It's not easy to love your lawyer, especially when you're a CIO. After all, more than a few lawyers have been known to let business opportunities shrivel up and die while they spent weeks finagling the finer points of a contract.
Consider one of Larry Bonfante's worst memories: For an outsourcing contract at a previous employer, Bonfante, the IT director, says he and the vendor negotiated 95% of the deal in three months. Then he brought in the company's lawyer to make it official and "button up the contract," as Bonfante puts it. Instead, his lawyer engaged the other lawyer in a protracted battle.
"They were getting stuck in the weeds on things that didn't matter that much to the business, on minutiae, [service-level agreements] that didn't amount to a hill of beans," Bonfante says, such as, "What is the penalty for the kind of outage that might happen once in a millennium?"
Bonfante worried that his lawyer was ruining relations with his vendor. Determined to salvage the deal, he turned to his chief executive for help. The CEO forced the lawyer to finish up, and the deal finally closed -- six months after the lawyer got involved.
Most CIOs can tell some version of this tale from personal experience. Some are so afraid of their lawyers that they do whatever they can to avoid them, including signing their own contracts. In past years, that could work. No more. Today's IT organization is fraught with new risks. It exposes the company to lawsuits and crippling fines if it runs afoul of Sarbanes-Oxley or other regulations, if it can't produce subpoenaed documents, if it compromises customer data, or if it fails to monitor what employees do online and somebody needs to find out.

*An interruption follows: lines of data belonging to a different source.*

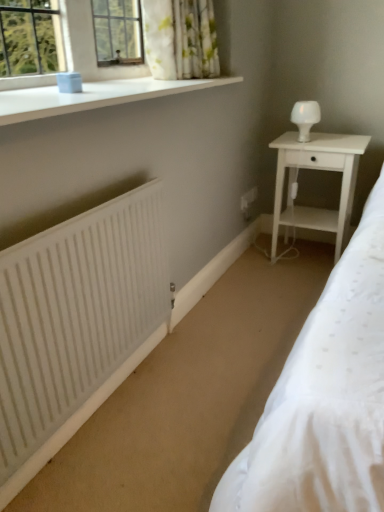 Where is `white smooth window sill at upper left`? white smooth window sill at upper left is located at coordinates (93, 96).

Does point (25, 321) appear closer or farther from the camera than point (282, 155)?

Clearly, point (25, 321) is closer to the camera than point (282, 155).

Which is in front, white matte radiator at lower left or white wood nightstand at right?

white matte radiator at lower left is more forward.

This screenshot has height=512, width=384. I want to click on radiator above the white wood nightstand at right (from a real-world perspective), so (75, 317).

Between white matte radiator at lower left and white wood nightstand at right, which one appears on the right side from the viewer's perspective?

white wood nightstand at right.

Is white glossy table lamp at upper right positioned with its back to white smooth window sill at upper left?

Vendor contracts can be more complicated, too. Consider hosted service applications. An IT organization that rents applications for on-demand usage needs to lock down service levels and penalties for problems that can arise from these types of contracts. CIOs shouldn't cut corners here, but some do. Instead of hiring a lawyer to write up a contract that covers hosted applications, CIOs who don't know any better dust off their traditional software licensing agreements and try to mark them up to fit.
All this means that CIOs need to protect their companies -- and their careers -- by getting to know their lawyers and engaging them early on, before a contract is down to the wire on a deadline or a subpoena has been sitting on a desk for a week. Yet it rarely happens. Most CIOs talk to lawyers "because they're already being sued or because the vendor has already breached contract," says Laurie Orlov, Forrester Research vice president and research director. "Generally speaking, CIOs have not been proactive."